Intra-class correlation coefficients tended to be moderate to high for most parameters across tasks and sessions. Intra-class correlation coefficients have been computed previously for the KINARM robot tasks of Visually guided reaching and Arm position matching in two separate populations that included both young adults and older adults who had suffered a stroke [27, 32]. In the study that evaluated Visually guided reaching, 25 % of parameters were ≥ 0.50 to < 0.75 and 75 % were ≥ 0.75 as compared to < 0.50 in 20 %, ≥ 0.50 to < 0.75 in 45 % and ≥ 0.75 in 35 % of parameters in the current study [32]. In the Arm position matching study, 25 % of parameters were ≥ 0.50 to < 0.75 and 75 % were ≥ 0.75 as compared to < 0.50 in 13 %, ≥ 0.50 to < 0.75 in 50 % and ≥ 0.75 in 27 % in the current study [27]. Both studies included individuals with broad functional levels ranging from normal healthy adults to those with significant neurological impairments associated with stroke. The current study included only normal healthy children and adolescents, none with sensorimotor impairment. We suspect that we observed lower ICCs in the present study as a direct result of failing to include individuals with sensorimotor impairments. Inclusion of such individuals in prior studies demonstrated that the robotic scores had relatively low intra-subject test-retest variability across a large range of possible values which led to moderate to high ICCs in the overwhelming majority of parameters. In the present study we observed low ICCs in parameters where we recorded a very small range of scores across subjects (e.g., Visually guided reaching, Initial Speed Ratio – 0.92 to 1.0).

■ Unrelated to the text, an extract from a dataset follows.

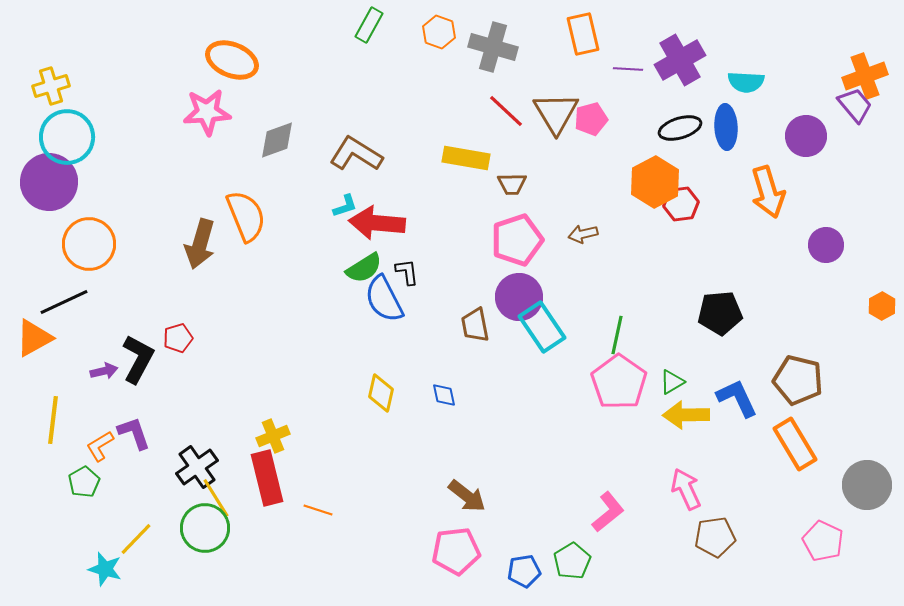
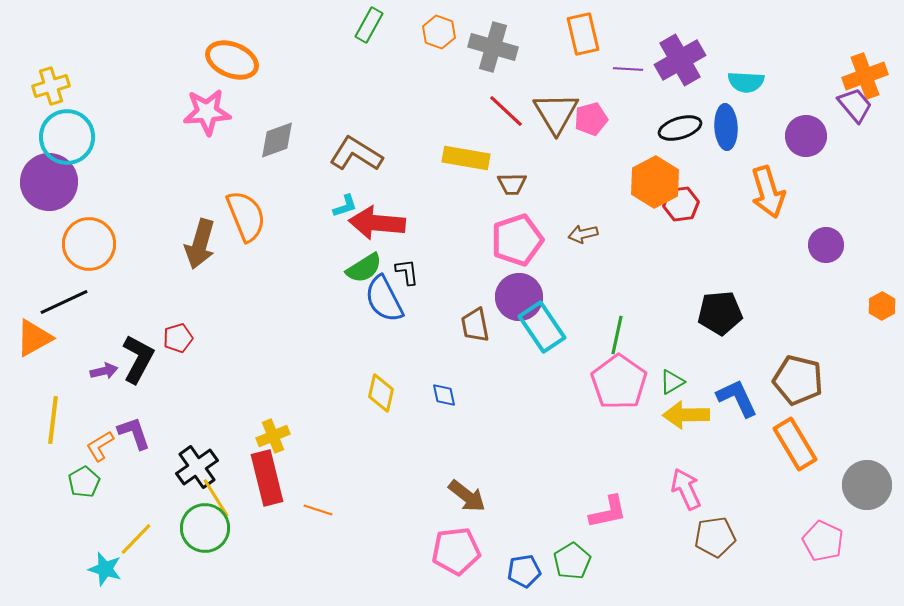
pink L-shape at (608, 512): rotated 27 degrees clockwise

In the future we plan to re-evaluate the reliability of these parameters in children with brain injury.

Results from the current study are similar to those from a test-retest reliability study (tested 60 days apart) that evaluated a battery of neuropsychological tests, including the Trail making B task in children ages 9-14 [23]. As in the current study only healthy typically developing children with no neurological impairments were included in the reliability analysis, intra-class correlation coefficients ranged broadly from poor to good, 0.46 to 0.83 respectively [23]. The intra-class correlation coefficients for total time (s) associated with the Trail making B task in our study was 0.44 (S1 to S2) as compared to 0.65 in the previous study [23].

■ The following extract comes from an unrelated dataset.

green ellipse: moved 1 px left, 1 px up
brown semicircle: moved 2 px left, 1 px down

In the studies that included the KINARM robot tasks of Visually guided reaching and Arm position matching, data from both patients and controls were included in the intra-class correlation coefficients computation. The presence of sensorimotor impairment in a portion of the population included in these reliability studies resulted in an increased level of variability associated with the outcome measures [27, 33]. This was not the case in the current study or the paper that included the Trail making B task, individuals who had sustained a concussion were not included in the reliability testing [23]. Taken together these results suggest that the level of performance variability associated with the neurological impairment post-stroke appears far greater than that associated with neural development. This is an important distinction as variability among subjects’ scores must be large to demonstrate reliability [43]. Thus, we posit that the low intra-class correlation coefficients seen in the current study may have resulted from less variability among subjects due to the fact that all participants were healthy typically developing children with no neurological impairments. This is one limitation of the study. This is an argument for the inclusion of individuals across a broad functional spectrum when testing the reliability of any measurement tool.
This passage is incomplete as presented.